__Source records__:

######

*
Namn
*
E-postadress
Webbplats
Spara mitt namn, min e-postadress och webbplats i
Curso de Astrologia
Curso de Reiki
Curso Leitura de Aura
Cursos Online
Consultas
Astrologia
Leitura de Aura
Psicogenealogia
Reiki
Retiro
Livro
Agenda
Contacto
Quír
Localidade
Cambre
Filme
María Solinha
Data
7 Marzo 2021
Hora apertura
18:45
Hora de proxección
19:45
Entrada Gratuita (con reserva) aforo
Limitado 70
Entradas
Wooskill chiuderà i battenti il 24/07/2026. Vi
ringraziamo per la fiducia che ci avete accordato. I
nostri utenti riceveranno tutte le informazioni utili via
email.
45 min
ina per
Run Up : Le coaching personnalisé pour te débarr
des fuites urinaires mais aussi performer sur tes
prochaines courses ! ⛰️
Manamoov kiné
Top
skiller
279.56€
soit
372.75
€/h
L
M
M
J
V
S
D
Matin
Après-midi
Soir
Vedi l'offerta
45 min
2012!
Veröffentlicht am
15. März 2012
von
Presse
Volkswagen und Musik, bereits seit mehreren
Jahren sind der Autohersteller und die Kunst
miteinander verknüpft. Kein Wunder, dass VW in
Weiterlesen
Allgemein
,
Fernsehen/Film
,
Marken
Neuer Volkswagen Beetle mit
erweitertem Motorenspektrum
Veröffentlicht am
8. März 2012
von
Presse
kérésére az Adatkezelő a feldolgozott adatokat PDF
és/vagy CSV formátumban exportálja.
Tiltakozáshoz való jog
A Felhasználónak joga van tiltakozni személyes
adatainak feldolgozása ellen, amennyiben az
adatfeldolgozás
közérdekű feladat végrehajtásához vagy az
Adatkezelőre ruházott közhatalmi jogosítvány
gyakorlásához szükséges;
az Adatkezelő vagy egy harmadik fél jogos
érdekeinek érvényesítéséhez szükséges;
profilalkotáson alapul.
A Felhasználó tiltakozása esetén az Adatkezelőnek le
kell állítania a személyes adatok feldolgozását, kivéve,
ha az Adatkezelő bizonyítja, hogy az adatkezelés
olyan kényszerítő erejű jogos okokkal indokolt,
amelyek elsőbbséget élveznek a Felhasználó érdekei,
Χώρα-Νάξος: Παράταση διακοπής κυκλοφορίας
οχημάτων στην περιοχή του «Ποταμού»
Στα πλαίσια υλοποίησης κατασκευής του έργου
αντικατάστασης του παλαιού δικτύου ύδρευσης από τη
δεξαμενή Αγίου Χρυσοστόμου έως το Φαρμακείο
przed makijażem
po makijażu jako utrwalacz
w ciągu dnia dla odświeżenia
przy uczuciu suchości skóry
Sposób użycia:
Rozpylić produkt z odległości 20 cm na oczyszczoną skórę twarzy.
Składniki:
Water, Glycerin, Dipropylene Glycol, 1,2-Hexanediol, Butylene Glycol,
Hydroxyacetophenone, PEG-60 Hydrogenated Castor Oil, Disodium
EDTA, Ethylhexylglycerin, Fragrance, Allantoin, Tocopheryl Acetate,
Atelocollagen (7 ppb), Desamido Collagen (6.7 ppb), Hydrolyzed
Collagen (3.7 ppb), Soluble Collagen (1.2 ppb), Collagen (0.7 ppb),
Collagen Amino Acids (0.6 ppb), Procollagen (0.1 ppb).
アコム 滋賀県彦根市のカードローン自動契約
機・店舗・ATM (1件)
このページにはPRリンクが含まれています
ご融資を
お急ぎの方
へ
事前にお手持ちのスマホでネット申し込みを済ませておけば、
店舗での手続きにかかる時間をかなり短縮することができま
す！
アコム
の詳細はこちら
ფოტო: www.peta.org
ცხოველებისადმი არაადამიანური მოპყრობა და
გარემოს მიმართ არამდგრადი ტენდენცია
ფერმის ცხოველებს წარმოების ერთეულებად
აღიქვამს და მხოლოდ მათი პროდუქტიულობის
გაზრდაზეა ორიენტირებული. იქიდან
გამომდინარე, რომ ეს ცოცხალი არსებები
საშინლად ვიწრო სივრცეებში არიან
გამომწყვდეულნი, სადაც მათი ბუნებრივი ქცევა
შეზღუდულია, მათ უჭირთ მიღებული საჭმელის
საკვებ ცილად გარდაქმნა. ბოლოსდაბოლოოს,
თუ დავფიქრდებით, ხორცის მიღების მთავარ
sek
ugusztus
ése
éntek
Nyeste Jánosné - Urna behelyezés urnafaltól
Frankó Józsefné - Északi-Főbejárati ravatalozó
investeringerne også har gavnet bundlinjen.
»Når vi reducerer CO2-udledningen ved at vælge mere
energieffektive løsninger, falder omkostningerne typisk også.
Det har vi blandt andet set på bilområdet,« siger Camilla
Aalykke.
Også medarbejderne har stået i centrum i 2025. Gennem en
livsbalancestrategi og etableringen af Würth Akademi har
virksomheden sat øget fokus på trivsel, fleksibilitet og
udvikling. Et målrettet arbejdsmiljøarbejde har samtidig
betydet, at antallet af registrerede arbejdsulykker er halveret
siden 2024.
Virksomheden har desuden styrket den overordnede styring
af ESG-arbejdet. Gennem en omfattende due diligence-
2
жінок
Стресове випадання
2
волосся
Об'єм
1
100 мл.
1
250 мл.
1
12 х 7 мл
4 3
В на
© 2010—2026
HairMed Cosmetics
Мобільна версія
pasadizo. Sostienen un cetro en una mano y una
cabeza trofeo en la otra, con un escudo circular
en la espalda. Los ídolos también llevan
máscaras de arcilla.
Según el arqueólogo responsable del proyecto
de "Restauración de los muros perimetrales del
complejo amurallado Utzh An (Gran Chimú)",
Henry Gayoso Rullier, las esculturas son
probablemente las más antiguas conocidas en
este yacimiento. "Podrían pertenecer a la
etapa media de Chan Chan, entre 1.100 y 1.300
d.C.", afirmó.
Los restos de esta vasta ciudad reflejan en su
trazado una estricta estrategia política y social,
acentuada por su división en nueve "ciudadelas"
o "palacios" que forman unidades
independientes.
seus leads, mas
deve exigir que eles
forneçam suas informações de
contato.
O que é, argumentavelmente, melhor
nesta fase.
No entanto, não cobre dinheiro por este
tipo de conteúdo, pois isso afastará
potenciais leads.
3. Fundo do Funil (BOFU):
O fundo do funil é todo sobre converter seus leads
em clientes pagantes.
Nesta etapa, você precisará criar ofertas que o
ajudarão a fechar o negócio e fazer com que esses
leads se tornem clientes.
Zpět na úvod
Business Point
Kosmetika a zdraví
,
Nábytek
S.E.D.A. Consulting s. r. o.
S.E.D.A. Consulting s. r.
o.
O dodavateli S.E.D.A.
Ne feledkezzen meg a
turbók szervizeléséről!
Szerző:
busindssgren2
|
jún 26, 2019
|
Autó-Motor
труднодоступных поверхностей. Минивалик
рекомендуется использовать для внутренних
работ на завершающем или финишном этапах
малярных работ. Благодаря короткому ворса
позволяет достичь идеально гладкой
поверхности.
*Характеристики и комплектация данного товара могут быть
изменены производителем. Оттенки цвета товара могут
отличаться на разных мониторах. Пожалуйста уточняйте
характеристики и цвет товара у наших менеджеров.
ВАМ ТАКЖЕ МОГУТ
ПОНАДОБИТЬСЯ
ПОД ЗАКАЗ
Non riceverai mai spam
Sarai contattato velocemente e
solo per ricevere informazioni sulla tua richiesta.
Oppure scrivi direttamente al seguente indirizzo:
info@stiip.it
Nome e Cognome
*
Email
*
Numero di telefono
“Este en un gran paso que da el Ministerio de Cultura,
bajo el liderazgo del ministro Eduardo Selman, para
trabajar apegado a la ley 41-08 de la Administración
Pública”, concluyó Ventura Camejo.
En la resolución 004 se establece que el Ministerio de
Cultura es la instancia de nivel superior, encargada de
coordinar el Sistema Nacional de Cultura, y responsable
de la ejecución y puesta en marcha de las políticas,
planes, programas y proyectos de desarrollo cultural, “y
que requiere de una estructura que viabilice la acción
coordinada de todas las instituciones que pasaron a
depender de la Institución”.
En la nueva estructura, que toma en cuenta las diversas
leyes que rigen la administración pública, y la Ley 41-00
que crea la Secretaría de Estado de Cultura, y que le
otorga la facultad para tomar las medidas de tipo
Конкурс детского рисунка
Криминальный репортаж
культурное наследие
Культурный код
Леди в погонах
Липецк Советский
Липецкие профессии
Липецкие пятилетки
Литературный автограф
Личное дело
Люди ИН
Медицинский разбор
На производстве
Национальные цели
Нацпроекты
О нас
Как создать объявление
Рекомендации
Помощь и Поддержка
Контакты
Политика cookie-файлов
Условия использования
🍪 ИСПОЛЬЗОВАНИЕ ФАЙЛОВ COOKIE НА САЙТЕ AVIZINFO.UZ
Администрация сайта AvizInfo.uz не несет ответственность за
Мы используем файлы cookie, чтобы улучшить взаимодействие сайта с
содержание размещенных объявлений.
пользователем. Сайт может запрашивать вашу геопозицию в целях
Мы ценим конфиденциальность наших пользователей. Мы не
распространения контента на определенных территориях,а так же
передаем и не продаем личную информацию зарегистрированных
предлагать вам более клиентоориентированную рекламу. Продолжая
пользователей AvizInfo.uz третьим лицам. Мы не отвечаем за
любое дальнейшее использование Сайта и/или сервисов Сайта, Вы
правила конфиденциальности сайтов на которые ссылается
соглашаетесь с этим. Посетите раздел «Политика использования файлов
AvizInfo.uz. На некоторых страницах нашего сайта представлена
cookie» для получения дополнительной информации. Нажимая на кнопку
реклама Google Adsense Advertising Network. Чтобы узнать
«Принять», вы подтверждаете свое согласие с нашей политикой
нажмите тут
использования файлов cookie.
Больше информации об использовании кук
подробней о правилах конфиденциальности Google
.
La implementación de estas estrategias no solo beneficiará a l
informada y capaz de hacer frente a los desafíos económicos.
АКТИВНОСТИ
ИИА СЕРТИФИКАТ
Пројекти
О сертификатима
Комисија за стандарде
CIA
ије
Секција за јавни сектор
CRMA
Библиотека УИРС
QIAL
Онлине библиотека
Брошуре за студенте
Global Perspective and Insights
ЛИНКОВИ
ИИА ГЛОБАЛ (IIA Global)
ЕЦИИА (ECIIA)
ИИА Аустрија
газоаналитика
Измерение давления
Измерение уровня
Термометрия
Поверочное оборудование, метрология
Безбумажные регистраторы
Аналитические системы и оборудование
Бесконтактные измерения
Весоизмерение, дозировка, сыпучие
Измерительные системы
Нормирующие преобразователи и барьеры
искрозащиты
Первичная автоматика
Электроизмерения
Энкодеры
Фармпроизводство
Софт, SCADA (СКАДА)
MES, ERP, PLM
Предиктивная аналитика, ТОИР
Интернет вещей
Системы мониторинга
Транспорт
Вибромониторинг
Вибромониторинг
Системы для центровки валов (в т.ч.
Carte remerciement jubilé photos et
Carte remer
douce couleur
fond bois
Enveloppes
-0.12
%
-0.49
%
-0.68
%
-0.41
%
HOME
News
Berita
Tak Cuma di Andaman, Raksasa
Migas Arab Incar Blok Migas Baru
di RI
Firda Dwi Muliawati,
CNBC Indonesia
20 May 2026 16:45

######

__To do__:
Nothing but a number is expected here: how many lines above include the string "személyes".

__Response area__:
2